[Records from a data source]
----------
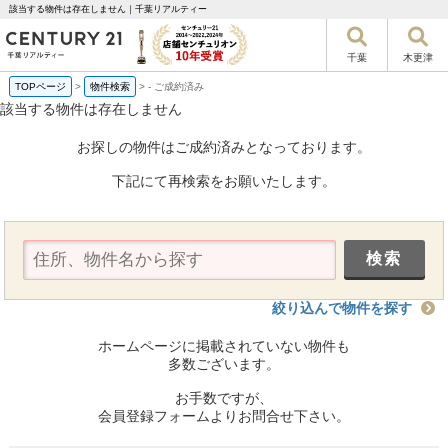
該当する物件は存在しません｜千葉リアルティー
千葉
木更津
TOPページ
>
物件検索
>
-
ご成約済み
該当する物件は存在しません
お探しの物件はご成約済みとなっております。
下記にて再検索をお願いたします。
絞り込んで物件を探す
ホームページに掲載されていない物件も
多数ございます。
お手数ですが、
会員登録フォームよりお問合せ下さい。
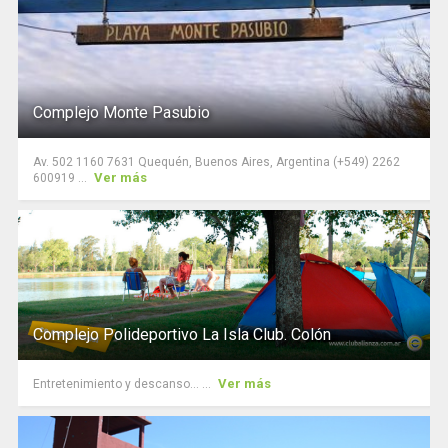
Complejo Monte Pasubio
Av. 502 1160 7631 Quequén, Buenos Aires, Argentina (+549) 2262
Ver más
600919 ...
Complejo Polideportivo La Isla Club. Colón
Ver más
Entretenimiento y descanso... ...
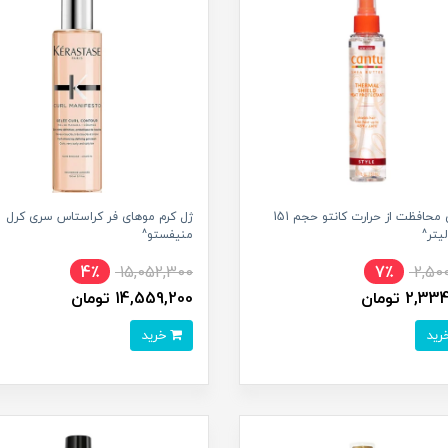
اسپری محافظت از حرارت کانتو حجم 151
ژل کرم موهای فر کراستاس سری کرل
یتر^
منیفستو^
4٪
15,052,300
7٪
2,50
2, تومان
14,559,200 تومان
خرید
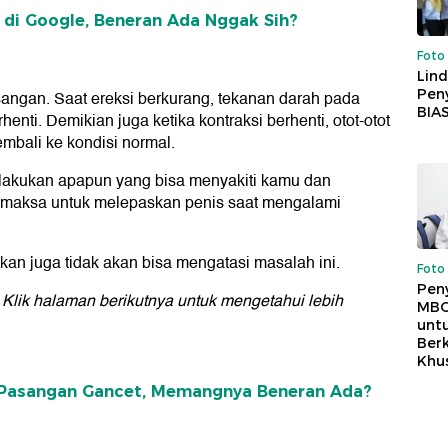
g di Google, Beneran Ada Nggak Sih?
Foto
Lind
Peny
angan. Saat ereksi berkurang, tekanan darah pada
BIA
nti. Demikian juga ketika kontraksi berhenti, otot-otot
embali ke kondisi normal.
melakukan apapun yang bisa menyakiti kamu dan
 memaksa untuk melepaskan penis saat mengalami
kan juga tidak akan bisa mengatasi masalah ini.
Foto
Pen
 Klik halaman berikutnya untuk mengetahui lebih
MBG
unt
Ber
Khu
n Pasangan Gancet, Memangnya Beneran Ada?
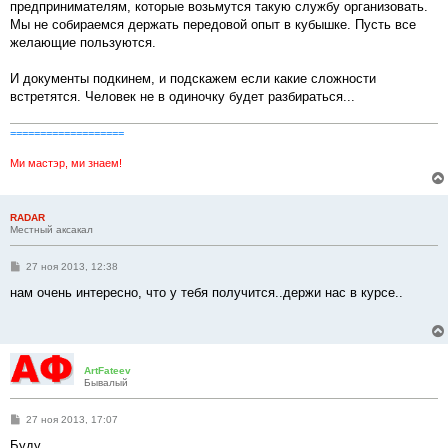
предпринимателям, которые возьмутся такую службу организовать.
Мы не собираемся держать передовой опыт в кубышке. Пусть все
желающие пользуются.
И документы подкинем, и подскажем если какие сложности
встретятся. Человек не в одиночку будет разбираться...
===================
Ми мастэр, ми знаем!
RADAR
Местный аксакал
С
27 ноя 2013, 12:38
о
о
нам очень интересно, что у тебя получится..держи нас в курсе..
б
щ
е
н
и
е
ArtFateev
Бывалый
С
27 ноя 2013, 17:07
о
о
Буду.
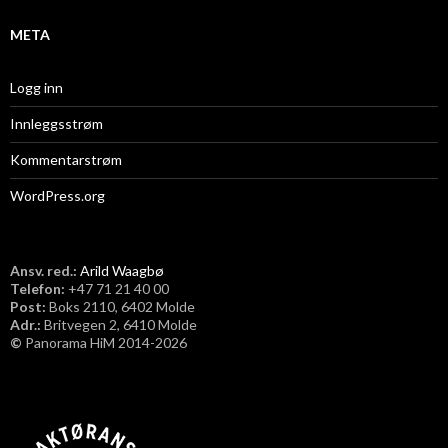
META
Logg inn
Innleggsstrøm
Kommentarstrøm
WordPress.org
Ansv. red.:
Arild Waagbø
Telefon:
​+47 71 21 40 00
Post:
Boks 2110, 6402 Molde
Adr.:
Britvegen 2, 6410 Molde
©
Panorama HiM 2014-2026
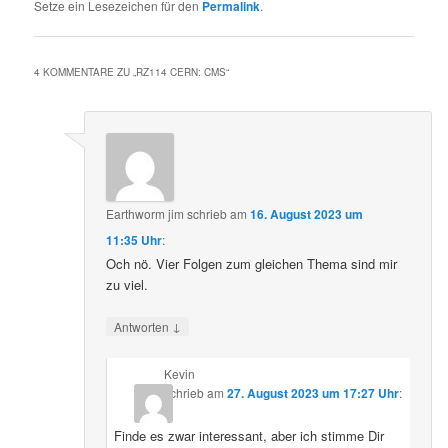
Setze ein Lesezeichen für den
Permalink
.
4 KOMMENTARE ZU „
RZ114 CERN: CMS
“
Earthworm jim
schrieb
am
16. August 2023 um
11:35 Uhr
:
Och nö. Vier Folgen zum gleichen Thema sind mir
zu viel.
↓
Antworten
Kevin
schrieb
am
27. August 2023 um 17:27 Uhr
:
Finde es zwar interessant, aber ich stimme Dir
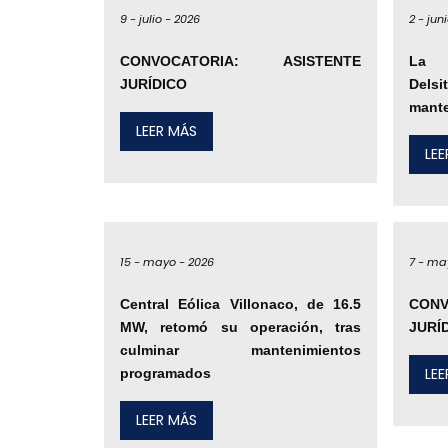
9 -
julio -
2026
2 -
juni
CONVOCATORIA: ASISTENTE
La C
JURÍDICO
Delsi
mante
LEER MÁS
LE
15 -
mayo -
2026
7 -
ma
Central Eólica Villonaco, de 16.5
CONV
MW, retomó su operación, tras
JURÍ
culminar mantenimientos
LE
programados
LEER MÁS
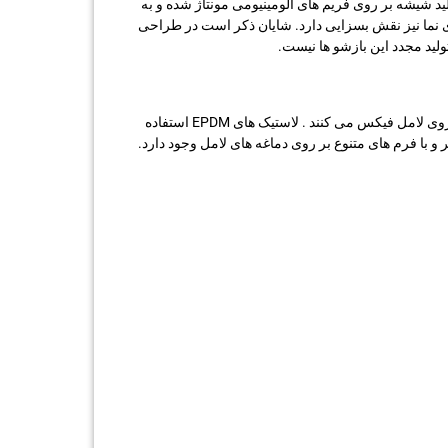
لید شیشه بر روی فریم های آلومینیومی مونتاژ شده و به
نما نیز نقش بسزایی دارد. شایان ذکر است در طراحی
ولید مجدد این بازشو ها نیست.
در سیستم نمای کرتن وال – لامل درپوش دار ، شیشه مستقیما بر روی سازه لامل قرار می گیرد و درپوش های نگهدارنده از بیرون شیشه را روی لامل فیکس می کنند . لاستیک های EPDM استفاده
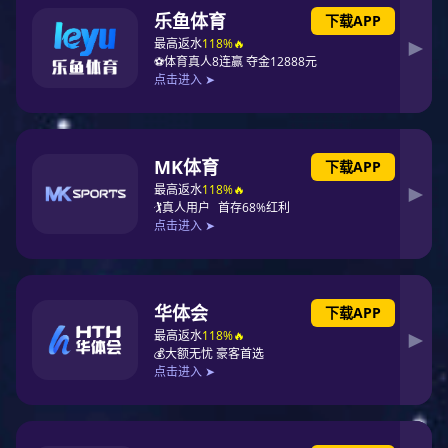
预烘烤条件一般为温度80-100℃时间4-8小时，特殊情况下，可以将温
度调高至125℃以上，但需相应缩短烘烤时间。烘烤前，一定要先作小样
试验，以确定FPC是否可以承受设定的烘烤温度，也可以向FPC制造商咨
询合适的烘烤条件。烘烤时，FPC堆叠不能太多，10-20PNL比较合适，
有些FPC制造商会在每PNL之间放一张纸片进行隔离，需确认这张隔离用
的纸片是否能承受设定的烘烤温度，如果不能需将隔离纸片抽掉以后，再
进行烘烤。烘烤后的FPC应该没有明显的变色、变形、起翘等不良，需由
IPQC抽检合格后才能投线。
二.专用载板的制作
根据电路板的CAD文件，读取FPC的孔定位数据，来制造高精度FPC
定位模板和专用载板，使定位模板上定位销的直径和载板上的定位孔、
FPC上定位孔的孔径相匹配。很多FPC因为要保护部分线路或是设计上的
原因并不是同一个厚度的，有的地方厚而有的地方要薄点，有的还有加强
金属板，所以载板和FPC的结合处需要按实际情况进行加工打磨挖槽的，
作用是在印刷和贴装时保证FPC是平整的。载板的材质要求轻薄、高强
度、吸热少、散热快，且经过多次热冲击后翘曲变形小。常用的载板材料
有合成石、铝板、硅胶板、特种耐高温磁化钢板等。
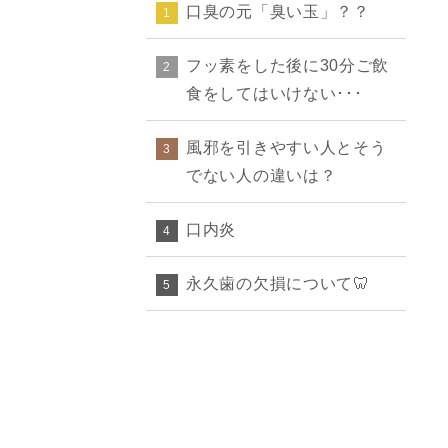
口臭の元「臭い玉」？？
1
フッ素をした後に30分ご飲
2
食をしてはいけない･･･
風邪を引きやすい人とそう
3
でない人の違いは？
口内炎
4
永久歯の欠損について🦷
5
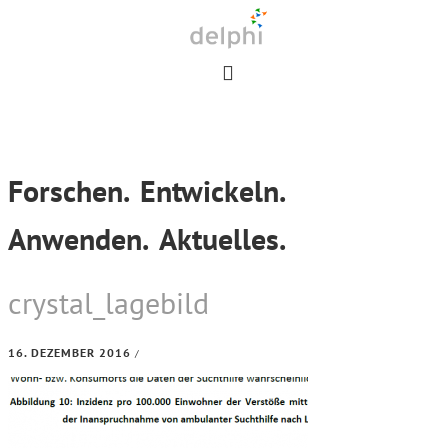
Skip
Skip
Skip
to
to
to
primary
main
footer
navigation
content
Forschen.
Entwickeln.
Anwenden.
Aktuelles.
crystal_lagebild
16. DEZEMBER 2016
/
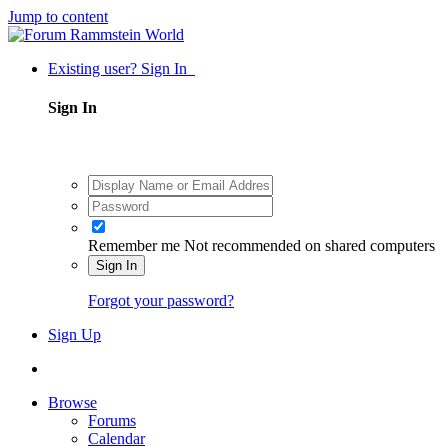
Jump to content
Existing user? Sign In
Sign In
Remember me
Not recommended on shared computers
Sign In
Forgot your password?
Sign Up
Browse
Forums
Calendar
----------
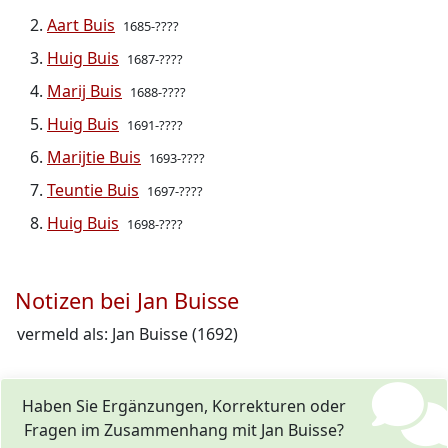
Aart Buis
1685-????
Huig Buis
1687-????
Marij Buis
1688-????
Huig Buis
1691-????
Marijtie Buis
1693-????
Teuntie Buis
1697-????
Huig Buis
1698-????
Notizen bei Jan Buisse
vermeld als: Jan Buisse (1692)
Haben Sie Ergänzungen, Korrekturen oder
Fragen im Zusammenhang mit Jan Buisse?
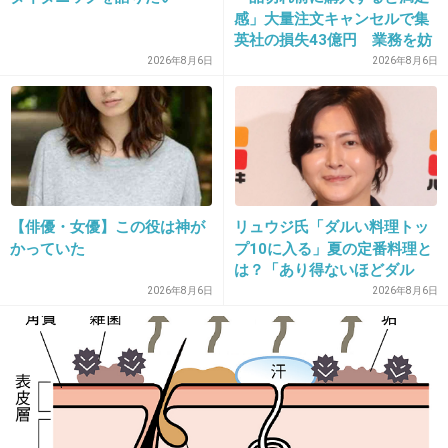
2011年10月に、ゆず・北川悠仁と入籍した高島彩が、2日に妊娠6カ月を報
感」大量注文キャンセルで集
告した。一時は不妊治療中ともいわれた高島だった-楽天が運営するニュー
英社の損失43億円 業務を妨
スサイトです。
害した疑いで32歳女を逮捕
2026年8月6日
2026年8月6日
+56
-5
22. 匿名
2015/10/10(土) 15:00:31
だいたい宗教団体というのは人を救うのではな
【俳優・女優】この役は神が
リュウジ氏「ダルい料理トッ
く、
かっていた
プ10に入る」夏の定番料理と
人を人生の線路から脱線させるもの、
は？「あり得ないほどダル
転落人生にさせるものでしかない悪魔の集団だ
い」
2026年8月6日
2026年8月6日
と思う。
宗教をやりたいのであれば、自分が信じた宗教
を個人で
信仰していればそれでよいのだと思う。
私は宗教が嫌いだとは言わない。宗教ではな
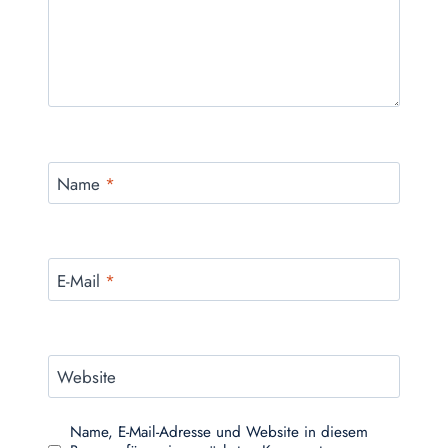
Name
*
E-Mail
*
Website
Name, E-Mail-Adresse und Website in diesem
----------
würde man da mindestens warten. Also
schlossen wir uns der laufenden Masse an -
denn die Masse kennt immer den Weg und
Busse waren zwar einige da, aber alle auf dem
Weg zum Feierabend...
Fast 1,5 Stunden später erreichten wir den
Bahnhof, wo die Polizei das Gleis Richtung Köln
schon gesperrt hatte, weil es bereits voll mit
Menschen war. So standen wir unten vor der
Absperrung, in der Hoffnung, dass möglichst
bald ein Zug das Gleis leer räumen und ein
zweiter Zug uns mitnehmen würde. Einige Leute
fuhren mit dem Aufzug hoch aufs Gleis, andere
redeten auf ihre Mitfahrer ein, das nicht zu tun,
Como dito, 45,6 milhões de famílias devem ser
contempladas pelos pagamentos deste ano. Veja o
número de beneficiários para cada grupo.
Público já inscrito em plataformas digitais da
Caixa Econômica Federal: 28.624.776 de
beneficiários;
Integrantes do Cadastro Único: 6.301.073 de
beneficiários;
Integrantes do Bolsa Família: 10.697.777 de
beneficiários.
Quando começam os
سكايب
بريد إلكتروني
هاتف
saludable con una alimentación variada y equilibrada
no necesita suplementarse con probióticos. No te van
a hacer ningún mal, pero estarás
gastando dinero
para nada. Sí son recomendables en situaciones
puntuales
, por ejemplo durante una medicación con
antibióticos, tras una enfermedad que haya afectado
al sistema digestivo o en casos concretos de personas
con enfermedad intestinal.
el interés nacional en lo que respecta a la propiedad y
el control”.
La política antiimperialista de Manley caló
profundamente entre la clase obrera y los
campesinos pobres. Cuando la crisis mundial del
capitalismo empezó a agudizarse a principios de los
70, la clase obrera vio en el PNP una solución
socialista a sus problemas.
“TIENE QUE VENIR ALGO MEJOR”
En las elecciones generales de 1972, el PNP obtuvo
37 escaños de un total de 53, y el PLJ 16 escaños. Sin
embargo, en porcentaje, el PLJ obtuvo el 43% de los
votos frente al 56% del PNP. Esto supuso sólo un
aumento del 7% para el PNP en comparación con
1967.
----------
What you will do: From the records above, count the lines in which the string "würde" is found, and answer with the number alone.

Completed exercise: 2